Japão estuda 'cultivo' de órgãos humanos em animais para transplante

O governo japonês chamou um painel de especialistas para debater as normas que deverão reger uma série de pesquisas para tentar "cultivar" órgãos humanos em corpos de animais antes de fazer um transplante.

Cientistas japoneses pedem que o transplante de uma célula-tronco humana em um embrião animal seja autorizado. O objetivo é criar um "embrião quimérico" no útero de uma porca e observar o desenvolvimento, ao longo do crescimento do animal, de um órgão humano funcional, como fígado ou rim.

"Os especialistas irão avaliar quais possibilidades este tipo de pesquisa gera", levando em conta a ética e a dignidade humana, afirmou à AFP um alto funcionário do painel de cientistas, juristas e jornalistas escolhido pelo governo.

Suas recomendações serão transmitidas no próximo mês a um comitê governamental que tem como função fixar as normas que regem as pesquisas relacionadas a embriões no Japão.

A equipe de especialistas, coordenada por Hiromitsu Nakauchi, da Universidade de Tóquio, quer o implante de um "embrião quimérico" no útero de uma porca seja autorizado. O embrião é formado por um óvulo de porca e uma célula-tronco pluripotente induzida (conhecida como célula IPS).
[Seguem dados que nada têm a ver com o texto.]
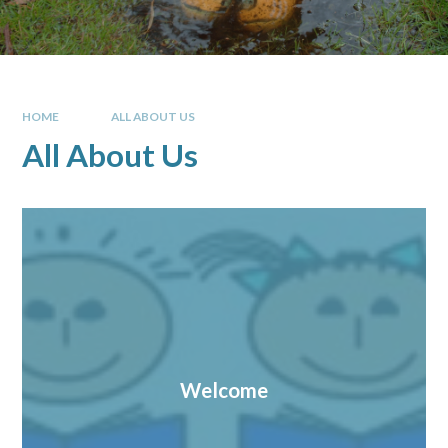
HOME
ALL ABOUT US
All About Us
Welcome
Este tipo de célula se forma a partir de células adultas que induzidas a um estado quase embrionário para que logo tenham a capacidade de se diferenciar e dar lugar a todo tipo de tecido.

"Os suínos têm órgãos parecidos com os dos seres humanos", explicou Nakauchi. "Temos usado muito estes animais na medicina, razão pela qual já são considerados aceitáveis pelo corpo humano", disse.